Press Release

Gutierrez Remarks: Announcing Bank Accountability and Risk Assessment Act of 2009

June 16, 2009

Media Contact: Rebecca Dreilinger (202) 225-8203


FOR IMMEDIATE RELEASE

Gutierrez Remarks As Prepared for Delivery:


Tuesday, June 16 Press Conference Announcing Legislation to Hold Accountable "Too Big To Fail" Banks

 

Later today, I will be introducing the “Bank Accountability and Risk Assessment Act of 2009.” This legislation will change the way that the FDIC charges premiums to federally insured banks in order to capitalize the Deposit Insurance Fund.

 

Specifically, my bill will do two things:  First, it will create a risk-based assessment process for all insured banks. Second, it will establish a special annual risk premium for the "too-big-to fail" banks that represent a systemic threat to our financial system.

 

I am recommending these changes because I believe that our current system disproportionately advantages the largest institutions at the expense of small banks. For example, under the current system, the FDIC determines the regular quarterly premiums for each bank based only on the domestic deposits held by the bank, rather than on the bank’s total assets. As a result, banks with assets of $1 billion or less pay assessments on nearly 80 percent of their liabilities because domestic deposits are their primary source of funding. Meanwhile, banks over $10 billion in assets pay premiums on only 47 percent of their liabilities.

 

So, under the current system, while small banks pay insurance premiums on nearly their entire balance sheets, large banks pay on only half.

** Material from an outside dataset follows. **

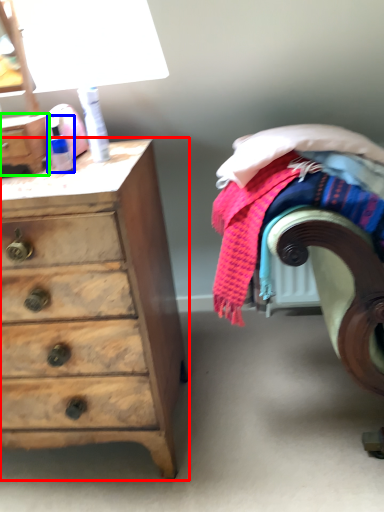 Question: Estimate the real-world distances between objects in this image. Which object is farther from chest of drawers (highlighted by a red box), toiletry (highlighted by a blue box) or chest (highlighted by a green box)?

Choices:
 (A) toiletry
 (B) chest

Answer: (A)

I think we have it backwards.  I think the largest banks with the riskiest investments should be responsible for paying more into the Deposit Insurance Funds than our Main Street banks that generally stay away from subprime mortgages and don’t invest in mortgage backed securities or credit derivative swaps. 

 

The absurd result of the current system is that banks with less than $10 billion in assets pay approximately 30 percent of the total assessment base, although they hold only about 20 percent of total bank assets. This discrepancy is exacerbated by the fact that the largest institutions are “too-big-to-fail,” and it can be argued that their depositors and other creditors enjoy superior protection than do the depositors and creditors of “too-small-to-save” banks.

 

I believe that each institution should pay an insurance fee based on risk.  And where does risk come from?  Not from deposits, but from the assets and investments of banks. We’ve seen how assets – like mortgage backed securities – can turn from assets to liabilities overnight. It’s just common sense that banks with risky investments should pay more in deposit insurance premiums.

 

I like to compare this bill to the risk-based pricing that the banks have forced on consumers.  For years, the banks have argued that risk-based pricing for their products, such as credit cards and home mortgages, is not only logical but fair because they only raise rates on those customers they feel are the greatest risk to the overall health of their institution. 

 

Well, many of the same banks that utilize “risk-based” pricing for consumers required hundreds of billions of taxpayer dollars to survive. Their irresponsible actions not only created a huge risk for our nation’s overall financial health, but also placed hundreds of billions of taxpayer dollars at risk. 

 

Through the Bank Accountability and Risk Assessment Act of 2009, I propose that the American people impose the same risk-based assessment on the banks that they have been imposing on our constituents for years.

 

The FDIC has already taken a step forward in recognizing the greater risk that large, money center banks represent to the DIF. Last month, the FDIC’s Board of Directors voted 4-1 to base their emergency premium assessment off a bank’s assets and not their deposits. By basing the assessment off the institutions assets and not the deposits, the FDIC has recognized that any threat to the fund through a bank failure is dependent upon the liabilities that exist in a bank’s assets, not their deposits. 

 

This was a good first step toward requiring systemically significant banks to pay their fair share into the DIF, but Congress must take action to codify this assessment base for all quarterly payments into the DIF and create a system of risk premiums for those banks deemed “too-big-to-fail.”